§ **Try it**: For the records that follow, please set down exactly the lines between the one holding "O acordo é significativo também por ajudar a" and the one holding "extinguir quatro processos que tramitavam nas", inclusive, and only those.
————————
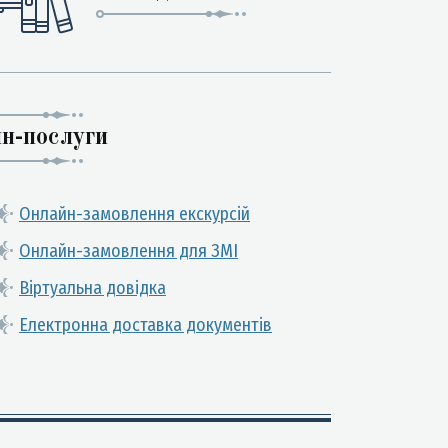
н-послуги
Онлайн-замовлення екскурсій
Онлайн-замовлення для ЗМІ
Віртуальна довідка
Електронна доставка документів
————————
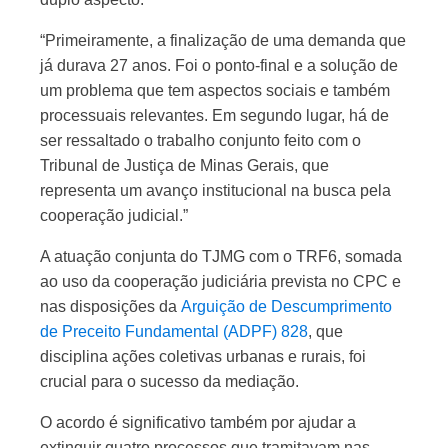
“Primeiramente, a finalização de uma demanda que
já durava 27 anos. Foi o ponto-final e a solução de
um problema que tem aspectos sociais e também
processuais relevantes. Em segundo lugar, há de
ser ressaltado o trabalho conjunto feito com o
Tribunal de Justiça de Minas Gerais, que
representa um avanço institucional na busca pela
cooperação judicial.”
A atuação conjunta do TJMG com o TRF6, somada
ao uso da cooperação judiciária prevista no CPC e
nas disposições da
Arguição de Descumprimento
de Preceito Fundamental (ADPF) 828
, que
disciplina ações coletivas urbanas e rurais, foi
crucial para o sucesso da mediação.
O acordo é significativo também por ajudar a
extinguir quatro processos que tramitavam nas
————————
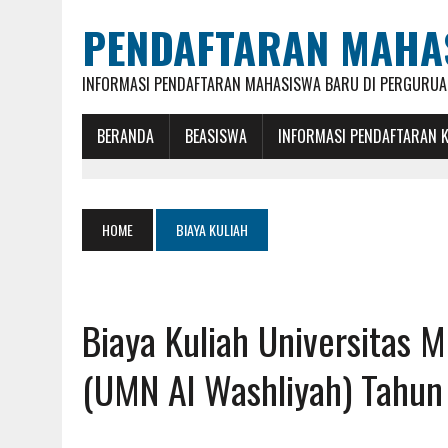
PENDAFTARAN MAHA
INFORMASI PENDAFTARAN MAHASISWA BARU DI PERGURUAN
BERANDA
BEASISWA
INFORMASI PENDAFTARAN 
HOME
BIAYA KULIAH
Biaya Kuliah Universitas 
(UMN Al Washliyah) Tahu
————————
§ **The answer**:
O acordo é significativo também por ajudar a
extinguir quatro processos que tramitavam nas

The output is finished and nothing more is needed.